__Prompt__. Transcribe all records exactly; omit pictures.

=== Supplied information ===

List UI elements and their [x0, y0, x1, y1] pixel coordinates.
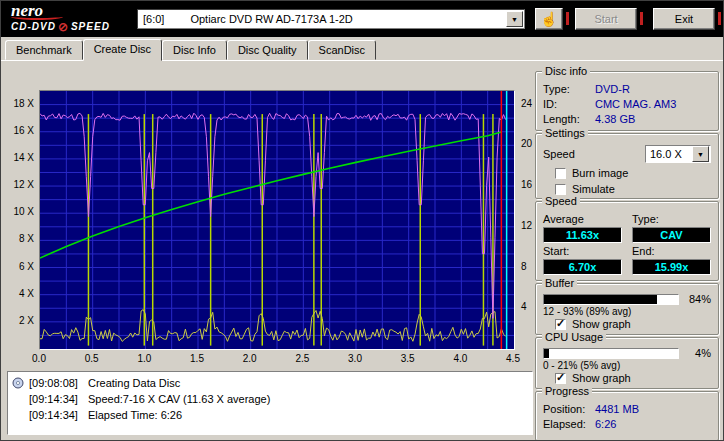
end-label: End: [632, 245, 711, 257]
buffer-percent: 84% [685, 293, 711, 305]
disc-length-value: 4.38 GB [595, 113, 711, 125]
drive-name: Optiarc DVD RW AD-7173A 1-2D [190, 13, 506, 25]
hand-pointer-button[interactable]: ☝ [535, 8, 563, 30]
x-axis-tick-label: 2.5 [295, 353, 309, 364]
tab-disc-info[interactable]: Disc Info [162, 40, 227, 60]
position-value: 4481 MB [595, 403, 711, 415]
tab-create-disc[interactable]: Create Disc [83, 39, 162, 61]
cpu-range-text: 0 - 21% (5% avg) [543, 360, 711, 371]
log-timestamp: [09:14:34] [29, 409, 78, 421]
y-axis-tick-label: 10 X [13, 206, 34, 217]
start-value: 6.70x [543, 259, 622, 275]
y-axis-tick-label: 6 X [19, 261, 34, 272]
disc-id-label: ID: [543, 98, 595, 110]
y-axis-tick-label: 8 [521, 261, 527, 272]
speed-select[interactable]: 16.0 X ▼ [645, 145, 711, 163]
disc-info-group: Disc info Type: DVD-R ID: CMC MAG. AM3 L… [535, 71, 719, 131]
product-name: CD-DVD ⊘ SPEED [11, 21, 110, 32]
burn-image-checkbox[interactable] [555, 168, 566, 179]
x-axis-tick-label: 2.0 [243, 353, 257, 364]
buffer-progressbar [543, 294, 679, 305]
simulate-checkbox[interactable] [555, 184, 566, 195]
right-panel: Disc info Type: DVD-R ID: CMC MAG. AM3 L… [535, 63, 719, 441]
red-accent [640, 12, 643, 25]
y-axis-tick-label: 12 [521, 220, 532, 231]
x-axis-tick-label: 0.0 [32, 353, 46, 364]
cpu-show-graph-checkbox[interactable] [555, 373, 566, 384]
tab-scandisc[interactable]: ScanDisc [308, 40, 376, 60]
cpu-percent: 4% [685, 347, 711, 359]
title-bar: nero CD-DVD ⊘ SPEED [6:0] Optiarc DVD RW… [1, 1, 724, 37]
cpu-show-graph-label: Show graph [572, 372, 631, 384]
end-value: 15.99x [632, 259, 711, 275]
red-accent [718, 12, 721, 25]
speed-group: Speed Average Type: 11.63x CAV Start: En… [535, 201, 719, 281]
buffer-bar-fill [544, 295, 657, 304]
y-axis-left-labels: 18 X16 X14 X12 X10 X8 X6 X4 X2 X [7, 90, 37, 348]
y-axis-tick-label: 14 X [13, 152, 34, 163]
y-axis-tick-label: 2 X [19, 315, 34, 326]
speed-chart [39, 90, 515, 350]
x-axis-tick-label: 4.0 [453, 353, 467, 364]
drive-id: [6:0] [143, 13, 164, 25]
elapsed-label: Elapsed: [543, 418, 595, 430]
nero-logo: nero CD-DVD ⊘ SPEED [11, 2, 110, 32]
disc-icon [12, 377, 29, 389]
hand-pointer-icon: ☝ [540, 11, 557, 27]
event-log: [09:08:08] Creating Data Disc [09:14:34]… [7, 371, 533, 435]
group-title: Speed [542, 195, 580, 207]
log-row: [09:14:34] Elapsed Time: 6:26 [12, 407, 528, 423]
y-axis-tick-label: 16 X [13, 125, 34, 136]
disc-id-value: CMC MAG. AM3 [595, 98, 711, 110]
group-title: Buffer [542, 277, 577, 289]
group-title: CPU Usage [542, 331, 606, 343]
disc-slash-icon: ⊘ [58, 22, 69, 32]
log-message: Speed:7-16 X CAV (11.63 X average) [88, 393, 270, 405]
group-title: Progress [542, 385, 592, 397]
exit-button[interactable]: Exit [653, 8, 715, 30]
settings-group: Settings Speed 16.0 X ▼ Burn image Simul… [535, 133, 719, 199]
disc-type-label: Type: [543, 83, 595, 95]
disc-type-value: DVD-R [595, 83, 711, 95]
x-axis-tick-label: 3.5 [401, 353, 415, 364]
start-button[interactable]: Start [575, 8, 637, 30]
position-label: Position: [543, 403, 595, 415]
tab-benchmark[interactable]: Benchmark [5, 40, 83, 60]
buffer-range-text: 12 - 93% (89% avg) [543, 306, 711, 317]
type-value: CAV [632, 227, 711, 243]
tab-disc-quality[interactable]: Disc Quality [227, 40, 308, 60]
drive-selector-combobox[interactable]: [6:0] Optiarc DVD RW AD-7173A 1-2D ▼ [137, 9, 525, 29]
chart-area: 18 X16 X14 X12 X10 X8 X6 X4 X2 X 2420161… [7, 65, 535, 438]
progress-group: Progress Position: 4481 MB Elapsed: 6:26 [535, 391, 719, 441]
y-axis-tick-label: 12 X [13, 179, 34, 190]
y-axis-tick-label: 4 X [19, 288, 34, 299]
y-axis-tick-label: 18 X [13, 98, 34, 109]
tab-strip: Benchmark Create Disc Disc Info Disc Qua… [1, 39, 724, 61]
cpu-bar-fill [544, 349, 549, 358]
x-axis-labels: 0.00.51.01.52.02.53.03.54.04.5 [39, 353, 515, 365]
group-title: Disc info [542, 65, 590, 77]
group-title: Settings [542, 127, 588, 139]
cpu-usage-group: CPU Usage 4% 0 - 21% (5% avg) Show graph [535, 337, 719, 389]
speed-select-value: 16.0 X [646, 148, 692, 160]
simulate-label: Simulate [572, 183, 615, 195]
x-axis-tick-label: 0.5 [85, 353, 99, 364]
cpu-progressbar [543, 348, 679, 359]
red-accent [566, 12, 569, 25]
y-axis-tick-label: 4 [521, 301, 527, 312]
y-axis-tick-label: 20 [521, 138, 532, 149]
log-row: [09:14:34] Speed:7-16 X CAV (11.63 X ave… [12, 391, 528, 407]
type-label: Type: [632, 213, 711, 225]
buffer-show-graph-checkbox[interactable] [555, 319, 566, 330]
log-row: [09:08:08] Creating Data Disc [12, 375, 528, 391]
log-timestamp: [09:14:34] [29, 393, 78, 405]
log-timestamp: [09:08:08] [29, 377, 78, 389]
buffer-group: Buffer 84% 12 - 93% (89% avg) Show graph [535, 283, 719, 335]
dropdown-arrow-icon[interactable]: ▼ [692, 146, 709, 162]
buffer-show-graph-label: Show graph [572, 318, 631, 330]
x-axis-tick-label: 1.5 [190, 353, 204, 364]
x-axis-tick-label: 3.0 [348, 353, 362, 364]
app-window: nero CD-DVD ⊘ SPEED [6:0] Optiarc DVD RW… [0, 0, 724, 441]
dropdown-arrow-icon[interactable]: ▼ [506, 11, 523, 27]
x-axis-tick-label: 4.5 [506, 353, 520, 364]
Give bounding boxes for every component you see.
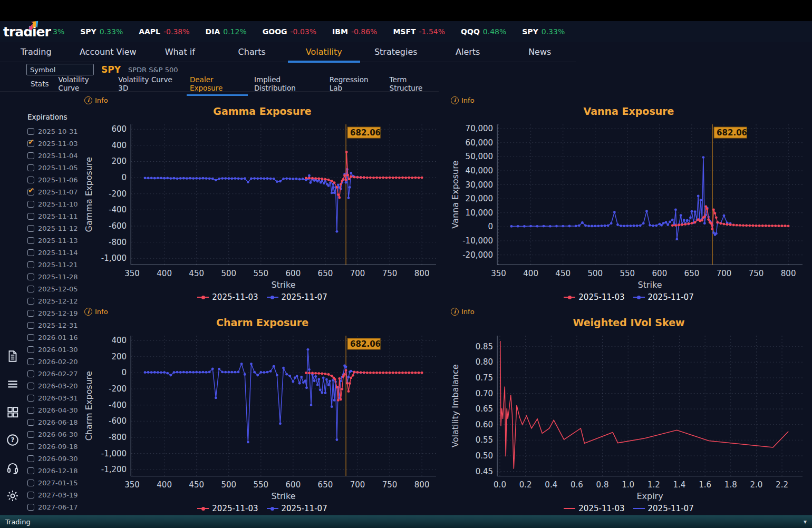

===

__Reply__.
List UI elements and their [x0, y0, x1, y1] pixel coordinates.
end-label: End: [632, 245, 711, 257]
buffer-percent: 84% [685, 293, 711, 305]
disc-length-value: 4.38 GB [595, 113, 711, 125]
drive-name: Optiarc DVD RW AD-7173A 1-2D [190, 13, 506, 25]
hand-pointer-button[interactable]: ☝ [535, 8, 563, 30]
x-axis-tick-label: 2.5 [295, 353, 309, 364]
tab-disc-info[interactable]: Disc Info [162, 40, 227, 60]
position-value: 4481 MB [595, 403, 711, 415]
tab-create-disc[interactable]: Create Disc [83, 39, 162, 61]
cpu-range-text: 0 - 21% (5% avg) [543, 360, 711, 371]
log-timestamp: [09:14:34] [29, 409, 78, 421]
y-axis-tick-label: 10 X [13, 206, 34, 217]
start-value: 6.70x [543, 259, 622, 275]
y-axis-tick-label: 6 X [19, 261, 34, 272]
disc-id-label: ID: [543, 98, 595, 110]
y-axis-tick-label: 8 [521, 261, 527, 272]
speed-select[interactable]: 16.0 X ▼ [645, 145, 711, 163]
disc-info-group: Disc info Type: DVD-R ID: CMC MAG. AM3 L… [535, 71, 719, 131]
product-name: CD-DVD ⊘ SPEED [11, 21, 110, 32]
burn-image-checkbox[interactable] [555, 168, 566, 179]
x-axis-tick-label: 2.0 [243, 353, 257, 364]
buffer-progressbar [543, 294, 679, 305]
simulate-checkbox[interactable] [555, 184, 566, 195]
right-panel: Disc info Type: DVD-R ID: CMC MAG. AM3 L… [535, 63, 719, 441]
red-accent [640, 12, 643, 25]
y-axis-tick-label: 12 [521, 220, 532, 231]
x-axis-tick-label: 0.0 [32, 353, 46, 364]
cpu-show-graph-checkbox[interactable] [555, 373, 566, 384]
tab-scandisc[interactable]: ScanDisc [308, 40, 376, 60]
cpu-percent: 4% [685, 347, 711, 359]
title-bar: nero CD-DVD ⊘ SPEED [6:0] Optiarc DVD RW… [1, 1, 724, 37]
cpu-show-graph-label: Show graph [572, 372, 631, 384]
end-value: 15.99x [632, 259, 711, 275]
red-accent [718, 12, 721, 25]
speed-group: Speed Average Type: 11.63x CAV Start: En… [535, 201, 719, 281]
buffer-bar-fill [544, 295, 657, 304]
y-axis-left-labels: 18 X16 X14 X12 X10 X8 X6 X4 X2 X [7, 90, 37, 348]
y-axis-tick-label: 14 X [13, 152, 34, 163]
y-axis-tick-label: 2 X [19, 315, 34, 326]
speed-chart [39, 90, 515, 350]
x-axis-tick-label: 4.0 [453, 353, 467, 364]
drive-id: [6:0] [143, 13, 164, 25]
elapsed-label: Elapsed: [543, 418, 595, 430]
nero-logo: nero CD-DVD ⊘ SPEED [11, 2, 110, 32]
disc-icon [12, 377, 29, 389]
hand-pointer-icon: ☝ [540, 11, 557, 27]
event-log: [09:08:08] Creating Data Disc [09:14:34]… [7, 371, 533, 435]
group-title: Speed [542, 195, 580, 207]
log-row: [09:14:34] Elapsed Time: 6:26 [12, 407, 528, 423]
y-axis-tick-label: 16 X [13, 125, 34, 136]
disc-id-value: CMC MAG. AM3 [595, 98, 711, 110]
group-title: Buffer [542, 277, 577, 289]
group-title: CPU Usage [542, 331, 606, 343]
disc-slash-icon: ⊘ [58, 22, 69, 32]
log-message: Speed:7-16 X CAV (11.63 X average) [88, 393, 270, 405]
group-title: Progress [542, 385, 592, 397]
exit-button[interactable]: Exit [653, 8, 715, 30]
settings-group: Settings Speed 16.0 X ▼ Burn image Simul… [535, 133, 719, 199]
disc-type-label: Type: [543, 83, 595, 95]
disc-type-value: DVD-R [595, 83, 711, 95]
x-axis-tick-label: 3.5 [401, 353, 415, 364]
start-button[interactable]: Start [575, 8, 637, 30]
position-label: Position: [543, 403, 595, 415]
tab-benchmark[interactable]: Benchmark [5, 40, 83, 60]
buffer-range-text: 12 - 93% (89% avg) [543, 306, 711, 317]
type-value: CAV [632, 227, 711, 243]
tab-disc-quality[interactable]: Disc Quality [227, 40, 308, 60]
drive-selector-combobox[interactable]: [6:0] Optiarc DVD RW AD-7173A 1-2D ▼ [137, 9, 525, 29]
chart-area: 18 X16 X14 X12 X10 X8 X6 X4 X2 X 2420161… [7, 65, 535, 438]
progress-group: Progress Position: 4481 MB Elapsed: 6:26 [535, 391, 719, 441]
y-axis-tick-label: 12 X [13, 179, 34, 190]
y-axis-tick-label: 4 X [19, 288, 34, 299]
y-axis-tick-label: 18 X [13, 98, 34, 109]
tab-strip: Benchmark Create Disc Disc Info Disc Qua… [1, 39, 724, 61]
cpu-bar-fill [544, 349, 549, 358]
x-axis-labels: 0.00.51.01.52.02.53.03.54.04.5 [39, 353, 515, 365]
group-title: Disc info [542, 65, 590, 77]
group-title: Settings [542, 127, 588, 139]
cpu-usage-group: CPU Usage 4% 0 - 21% (5% avg) Show graph [535, 337, 719, 389]
speed-select-value: 16.0 X [646, 148, 692, 160]
simulate-label: Simulate [572, 183, 615, 195]
x-axis-tick-label: 0.5 [85, 353, 99, 364]
cpu-progressbar [543, 348, 679, 359]
red-accent [566, 12, 569, 25]
y-axis-tick-label: 4 [521, 301, 527, 312]
y-axis-tick-label: 20 [521, 138, 532, 149]
log-row: [09:14:34] Speed:7-16 X CAV (11.63 X ave… [12, 391, 528, 407]
type-label: Type: [632, 213, 711, 225]
buffer-show-graph-checkbox[interactable] [555, 319, 566, 330]
log-row: [09:08:08] Creating Data Disc [12, 375, 528, 391]
log-timestamp: [09:14:34] [29, 393, 78, 405]
log-timestamp: [09:08:08] [29, 377, 78, 389]
buffer-group: Buffer 84% 12 - 93% (89% avg) Show graph [535, 283, 719, 335]
dropdown-arrow-icon[interactable]: ▼ [692, 146, 709, 162]
buffer-show-graph-label: Show graph [572, 318, 631, 330]
x-axis-tick-label: 1.5 [190, 353, 204, 364]
x-axis-tick-label: 3.0 [348, 353, 362, 364]
app-window: nero CD-DVD ⊘ SPEED [6:0] Optiarc DVD RW… [0, 0, 724, 441]
dropdown-arrow-icon[interactable]: ▼ [506, 11, 523, 27]
x-axis-tick-label: 4.5 [506, 353, 520, 364]
Give bounding boxes for every component you see.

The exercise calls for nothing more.